Our only medicine is food!
Isn`t that wonderful?
Maybe it is not unusual that, over the years, "a patient“, (dislike the word patinet so much), develops a special bond to this very specific diagnosis.
I am not sure if it is normal (whatever normal should mean), but I used to be rather jelaous when I`d learn that someone else had celiac disease. My cheeks would burn and I would go crazy, not showing it, obviously, and I`d think to myself: „What do you have to say about that; it is my disease. Go find your own diagnosis and leave mine alone!“
Weird, right?
The fact that I was the only child with celiac disease growing up in my community, surely contributed to the attachment that I created to it.
My Celia and I were meant to be, ever since the start.

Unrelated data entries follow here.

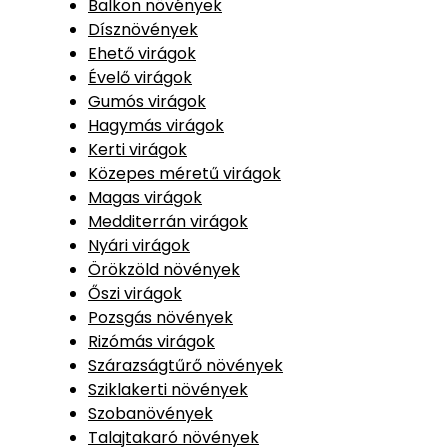
Balkon növények
Dísznövények
Ehető virágok
Évelő virágok
Gumós virágok
Hagymás virágok
Kerti virágok
Közepes méretű virágok
Magas virágok
Medditerrán virágok
Nyári virágok
Örökzöld növények
Őszi virágok
Pozsgás növények
Rizómás virágok
Szárazságtűrő növények
Sziklakerti növények
Szobanövények
Talajtakaró növények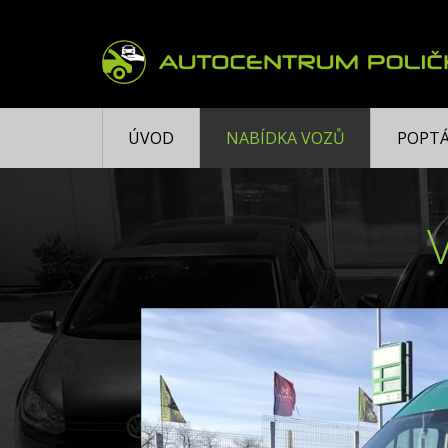
ÚVOD
NABÍDKA VOZŮ
POPTÁ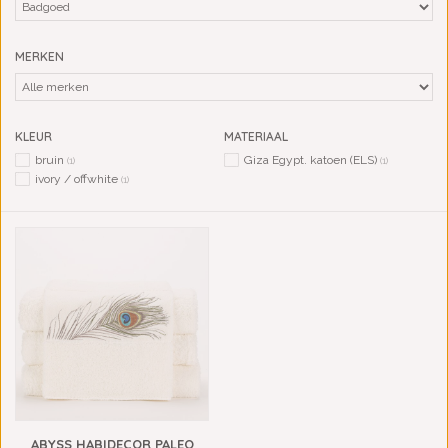
MERKEN
KLEUR
MATERIAAL
bruin
Giza Egypt. katoen (ELS)
(1)
(1)
ivory / offwhite
(1)
ABYSS HABIDECOR PALEO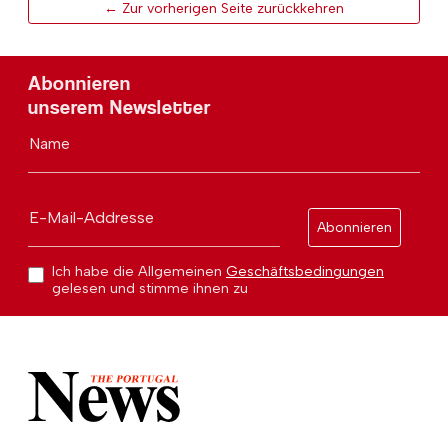
← Zur vorherigen Seite zurückkehren
Abonnieren
unserem Newsletter
Name
E-Mail-Addresse
Abonnieren
Ich habe die Allgemeinen
Geschäftsbedingungen
gelesen und stimme ihnen zu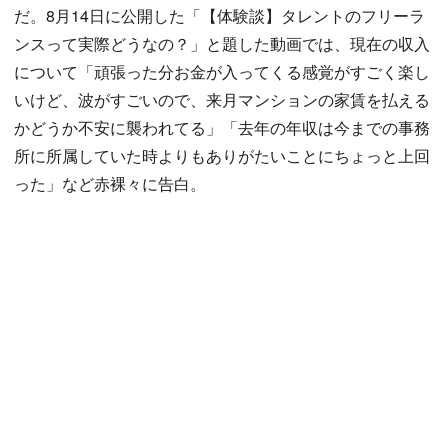
だ。8月14日に公開した「【体験談】タレントのフリーラ
ンスって実際どうなの？」と題した動画では、現在の収入
について「頑張った分お金が入ってくる感覚がすごく楽し
いけど、波がすごいので、来月マンションの家賃を払える
かどうか不安に襲われてる」「去年の年収は今までの事務
所に所属していた時よりもありがたいことにちょっと上回
った」など赤裸々に告白。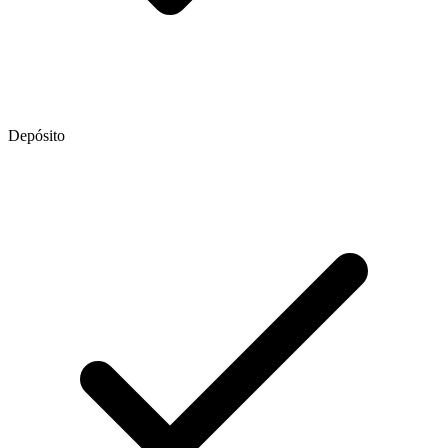
Depósito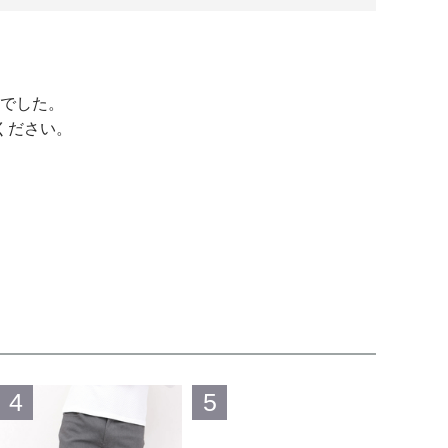
でした。
ください。
4
5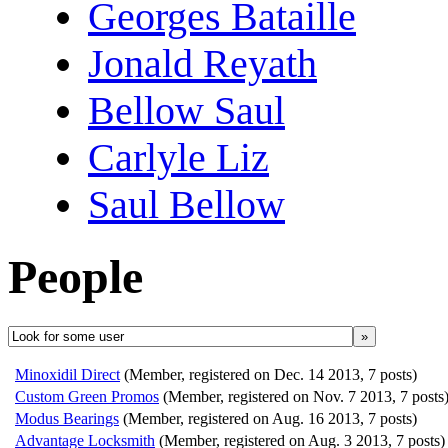
Georges Bataille
Jonald Reyath
Bellow Saul
Carlyle Liz
Saul Bellow
People
»
Minoxidil Direct
(Member, registered on Dec. 14 2013, 7 posts)
Custom Green Promos
(Member, registered on Nov. 7 2013, 7 posts
Modus Bearings
(Member, registered on Aug. 16 2013, 7 posts)
Advantage Locksmith
(Member, registered on Aug. 3 2013, 7 posts)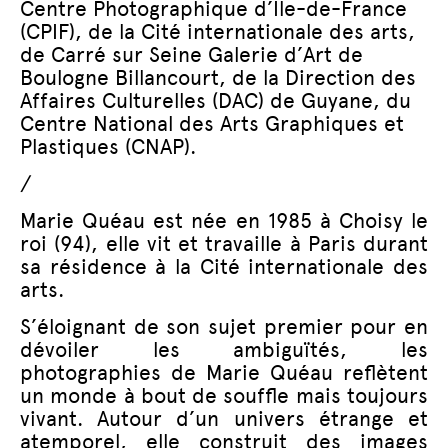
Centre Photographique d’Ile-de-France
(CPIF), de la Cité internationale des arts,
de Carré sur Seine Galerie d’Art de
Boulogne Billancourt, de la Direction des
Affaires Culturelles (DAC) de Guyane, du
Centre National des Arts Graphiques et
Plastiques (CNAP).
/
Marie Quéau est née en 1985 à Choisy le
roi (94), elle vit et travaille à Paris durant
sa résidence à la Cité internationale des
arts.
S’éloignant de son sujet premier pour en
dévoiler les ambiguïtés, les
photographies de Marie Quéau reflètent
un monde à bout de souffle mais toujours
vivant. Autour d’un univers étrange et
atemporel, elle construit des images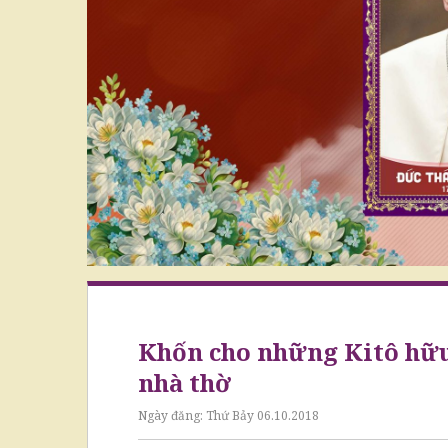
Khốn cho những Kitô hữu 
nhà thờ
Ngày đăng:
Thứ Bảy 06.10.2018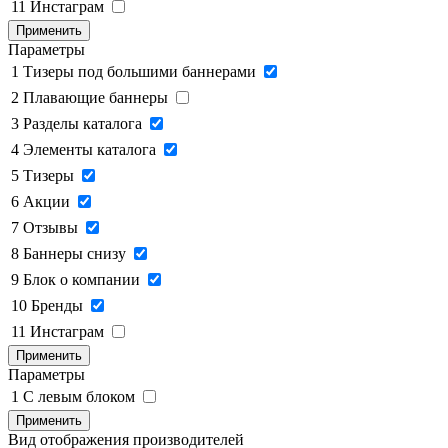
11
Инстаграм
Применить
Параметры
1
Тизеры под большими баннерами
2
Плавающие баннеры
3
Разделы каталога
4
Элементы каталога
5
Тизеры
6
Акции
7
Отзывы
8
Баннеры снизу
9
Блок о компании
10
Бренды
11
Инстаграм
Применить
Параметры
1
C левым блоком
Применить
Вид отображения производителей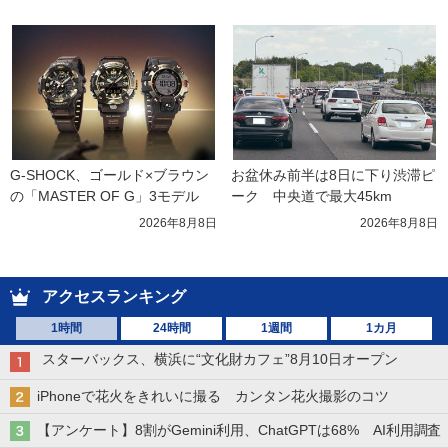
G-SHOCK、ゴールド×ブラウン
お盆休み前半は8日に下り渋滞ピ
の「MASTER OF G」3モデル
ーク　中央道で最大45km
2026年8月8日
2026年8月8日
アクセスランキング
1時間
24時間
1週間
1カ月
スターバックス、横浜に“文化財カフェ”8月10日オープン
iPhoneで花火をきれいに撮る カンタン花火撮影のコツ
【アンケート】8割がGemini利用、ChatGPTは68% AI利用調査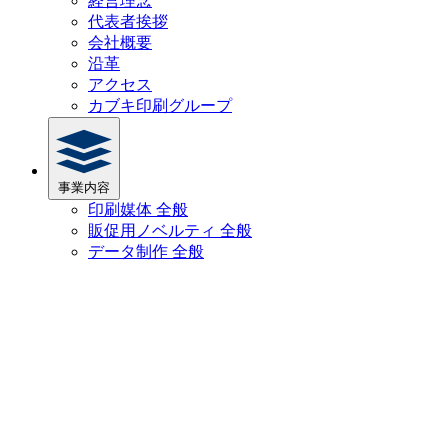
経営理念
代表者挨拶
会社概要
沿革
アクセス
カブキ印刷グループ
事業内容
印刷媒体 全般
販促用ノベルティ 全般
データ制作 全般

Still, I do not personally know a single adult person who was diagnosed at such an early age. And is still alive.
Over the years, (not to say decades), this feeling of jealousy vanished and almost completely disappeared. There are so much information sources on celiac disease today, books, cookbooks and this revolution in a way helped me to realize that I am not the only one. (Of course I am not, but tell it to my ego, if you dare.)
And of course, all that thought me to share my diagnosis with other people, which I do, very gladly.
I was concerned about my jealousy attacks so I checked with experts about  their meaning, and I was explained that it is a very good sign, that I totally accepted my gluten-free lifestyle and that I embraced it as a part of my identity.
I was relieved, really.
Unless, they lied to me. And in that case, it might be something really bad…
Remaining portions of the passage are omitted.